▶ About this exercise
Each line in the records below, from the one that contains "prions au contraire" to the one that contains "notre vie dans", should be reproduced exactly, the first and last included.

[Collected data entries]
*** Block opens ***

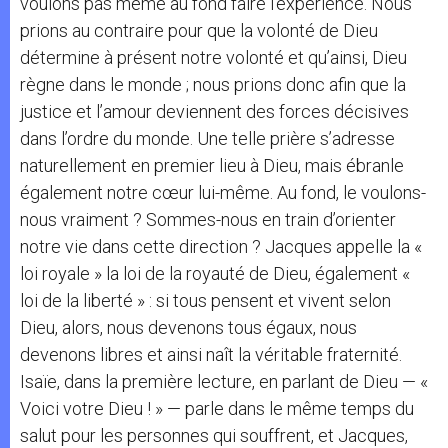
voulons pas même au fond faire l’expérience. Nous
prions au contraire pour que la volonté de Dieu
détermine à présent notre volonté et qu’ainsi, Dieu
règne dans le monde ; nous prions donc afin que la
justice et l’amour deviennent des forces décisives
dans l’ordre du monde. Une telle prière s’adresse
naturellement en premier lieu à Dieu, mais ébranle
également notre cœur lui-même. Au fond, le voulons-
nous vraiment ? Sommes-nous en train d’orienter
notre vie dans cette direction ? Jacques appelle la «
loi royale » la loi de la royauté de Dieu, également «
loi de la liberté » : si tous pensent et vivent selon
Dieu, alors, nous devenons tous égaux, nous
devenons libres et ainsi naît la véritable fraternité.
Isaïe, dans la première lecture, en parlant de Dieu — «
Voici votre Dieu ! » — parle dans le même temps du
salut pour les personnes qui souffrent, et Jacques,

*** Block closes ***

▶ Response below
prions au contraire pour que la volonté de Dieu
détermine à présent notre volonté et qu’ainsi, Dieu
règne dans le monde ; nous prions donc afin que la
justice et l’amour deviennent des forces décisives
dans l’ordre du monde. Une telle prière s’adresse
naturellement en premier lieu à Dieu, mais ébranle
également notre cœur lui-même. Au fond, le voulons-
nous vraiment ? Sommes-nous en train d’orienter
notre vie dans cette direction ? Jacques appelle la «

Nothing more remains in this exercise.